The review is referring to the 2003 email meme that claimed:

Aoccdrnig to a rscheearch at an Elingsh uinervtisy, it deosn’t mttaer in waht oredr the ltteers in a wrod are, the olny iprmoetnt tihng is taht frist and lsat ltteer is at the rghit pclae. The rset can be a toatl mses and you can sitll raed it wouthit porbelm. Tihs is bcuseae we do not raed ervey lteter by it slef but the wrod as a wlohe.

It seems an apt analogy for Boucher’s fictional style, which plays constantly with meaning and form, but still manages to tell a heartfelt story about fatherhood, death, creativity, and car repair.

For example, the chapter “Resurrecting Your Volkswagen Beetle”

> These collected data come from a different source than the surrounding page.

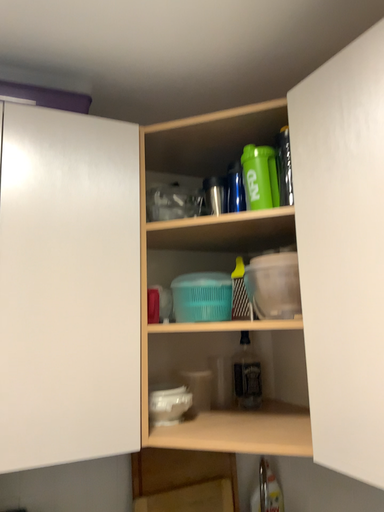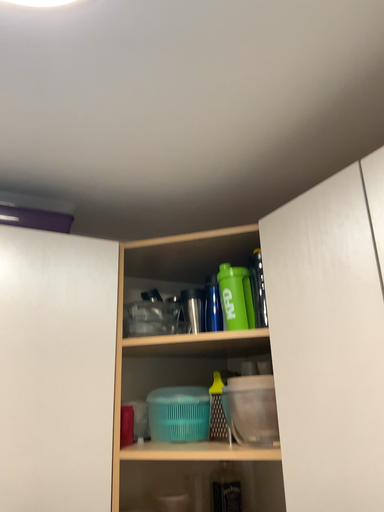 Question: Which way did the camera rotate in the video?

Choices:
 (A) rotated downward
 (B) rotated upward

Answer: (B) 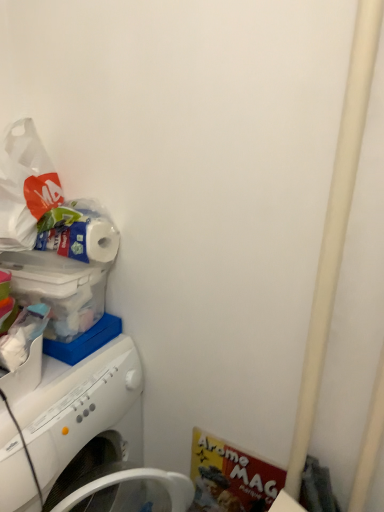 Describe the element at coordinates (79, 232) in the screenshot. The image size is (384, 512). I see `white matte toilet paper at upper left` at that location.

Locate an element on the screen. white matte toilet paper at upper left is located at coordinates (79, 232).

This screenshot has height=512, width=384. What do you see at coordinates (84, 410) in the screenshot? I see `white plastic washing machine at left` at bounding box center [84, 410].

Find the location of a particular element. white plastic washing machine at left is located at coordinates (84, 410).

I want to click on white matte toilet paper at upper left, so click(x=79, y=232).

Consider the image. Which is more to the left, white plastic washing machine at left or white matte toilet paper at upper left?

white plastic washing machine at left is more to the left.

Between white plastic washing machine at left and white matte toilet paper at upper left, which one is positioned in front?

white plastic washing machine at left is more forward.

Between point (67, 419) and point (74, 234), which one is positioned behind?

The point (74, 234) is farther from the camera.

From the image's perspective, who appears lower, white plastic washing machine at left or white matte toilet paper at upper left?

white plastic washing machine at left, from the image's perspective.

From a real-world perspective, does white plastic washing machine at left sit lower than white matte toilet paper at upper left?

Yes, from a real-world perspective, white plastic washing machine at left is below white matte toilet paper at upper left.

In terms of width, does white plastic washing machine at left look wider or thinner when compared to white matte toilet paper at upper left?

Considering their sizes, white plastic washing machine at left looks broader than white matte toilet paper at upper left.

Can you confirm if white plastic washing machine at left is taller than white matte toilet paper at upper left?

Yes, white plastic washing machine at left is taller than white matte toilet paper at upper left.

Based on the photo, considering the relative sizes of white plastic washing machine at left and white matte toilet paper at upper left in the image provided, is white plastic washing machine at left smaller than white matte toilet paper at upper left?

No, white plastic washing machine at left is not smaller than white matte toilet paper at upper left.

Consider the image. Is white plastic washing machine at left not within white matte toilet paper at upper left?

Indeed, white plastic washing machine at left is completely outside white matte toilet paper at upper left.

Is white plastic washing machine at left not near white matte toilet paper at upper left?

Actually, white plastic washing machine at left and white matte toilet paper at upper left are a little close together.

Is white plastic washing machine at left aimed at white matte toilet paper at upper left?

No, white plastic washing machine at left does not turn towards white matte toilet paper at upper left.

In the scene shown: Measure the distance from white plastic washing machine at left to white matte toilet paper at upper left.

white plastic washing machine at left is 16.68 inches from white matte toilet paper at upper left.

Locate an element on the screen. washing machine below the white matte toilet paper at upper left (from the image's perspective) is located at coordinates (84, 410).

Can you confirm if white matte toilet paper at upper left is positioned to the right of white plastic washing machine at left?

Yes, white matte toilet paper at upper left is to the right of white plastic washing machine at left.

Does white matte toilet paper at upper left come behind white plastic washing machine at left?

That is True.

Is point (88, 262) closer to camera compared to point (84, 414)?

No, (88, 262) is further to viewer.

From the image's perspective, is white matte toilet paper at upper left under white plastic washing machine at left?

No, from the image's perspective, white matte toilet paper at upper left is not below white plastic washing machine at left.

From a real-world perspective, who is located higher, white matte toilet paper at upper left or white plastic washing machine at left?

From a 3D spatial view, white matte toilet paper at upper left is above.

Considering the sizes of objects white matte toilet paper at upper left and white plastic washing machine at left in the image provided, who is wider, white matte toilet paper at upper left or white plastic washing machine at left?

white plastic washing machine at left.

Considering the sizes of objects white matte toilet paper at upper left and white plastic washing machine at left in the image provided, who is taller, white matte toilet paper at upper left or white plastic washing machine at left?

With more height is white plastic washing machine at left.

Who is bigger, white matte toilet paper at upper left or white plastic washing machine at left?

white plastic washing machine at left is bigger.

Is white plastic washing machine at left completely or partially inside white matte toilet paper at upper left?

Definitely not — white plastic washing machine at left is not inside white matte toilet paper at upper left.

Is white matte toilet paper at upper left far from white plastic washing machine at left?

A lot of masks will tell you that the secret to the Volkswagen Resurrection has to do with the engine—with draining the sufferoil, finding the heart and reigniting it. That autologic is backwards, in my opinion; stories don’t run on the heart, but vice versa. My theory on resurrections, therefore, is simple: You have to write your car back to life.

Make sense?

Fiction Advocate concludes: “[T]he emotional intensity of the writing is real, even if its elements are ludicrous. Boucher’s deliberate confusion of words and concepts can serve to deflect sentimentality in what is, at base, a highly sentimental story. And it can surprise the reader with emotional resonance, even during the sections on car maintenance.”